I’m on the fence about Li-ion packs still, I think it would work, but I don’t fancy soldering them myself and pre-built are a pretty penny.

Technically the quad could pull well over 100A, would probably have to limit it in firmware somewhere to stay safe.

My reasoning is, is that you can get lihv 6s easily. But I’ve never seen a 6s lihv compatible esc.
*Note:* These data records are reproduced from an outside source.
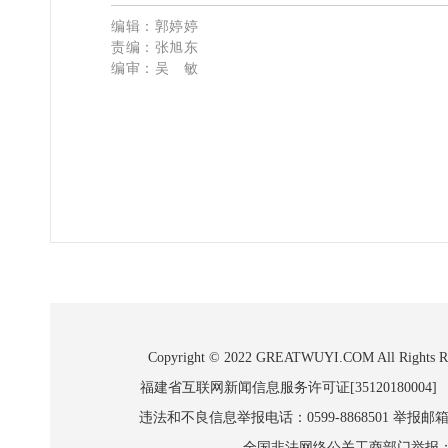
编辑：郭婷婷
责编：张旭东
编审：吴　敏
Copyright © 2022 GREATWUYI.COM A
福建省互联网新闻信息服务许可证[35120180004]
违法和不良信息举报电话：0599-8868501 举报邮箱:wl
全国非法网络公关工商部门举报：010-8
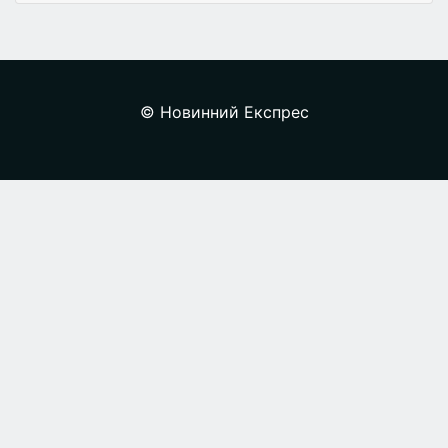
© Новинний Експрес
Which tells me its all good.

The problem is that you’re going to be looking at top end kit to get the overheads of safety. 100A isn’t really anything too special these days, the 6S part is the more unusual part.
I used to use Scorpion esc’s though nothing at such heay power pulls, I budgeted for a peak pull of 50A then added a safety margin to peak at 75.
I do know that a single Scorpion Tribinus II is quite capable of handing 120A continuous and 150A burst on 6S packs at 26V input, higher up the range they say up to 300A using 16S (!!) cell sets but then that’s just for a single large scale heli motor or enormous RC plane plane motor and they are a bit on the expensive side.
For a quad set up on 6S packs you’d probably be looking at four Tribunus 06-80A ESC’s probably overkill but they are going to handle whatever a single motor chucks at them.
In any case you’re throwing more mass in, a physically large and heavy 6S pack (5100MAH is a bit over 800g), X4 chunky ESC’s (figure 250G) the power needed to fly that mass ramps up, quite where you find a sweet spot between the mass, performance and endurance is the question.

So Diatone have got back to me and said 26V on the input is “OK” for the Mamba F55, no word from Hobbywing yet.


Rather than solder I use a simple battery powered spot welder. The cells are connected with a strip of zinc. The pocket spot welder is not to difficult to make yourself or you can purchase readymade for relatively little money. It’s a lot easier and significantly safer than soldering the cells together.

Soldering really wasn’t an issue. Sanding the surfaces before hand and a big chunky soldering iron bit… there are youtube videos.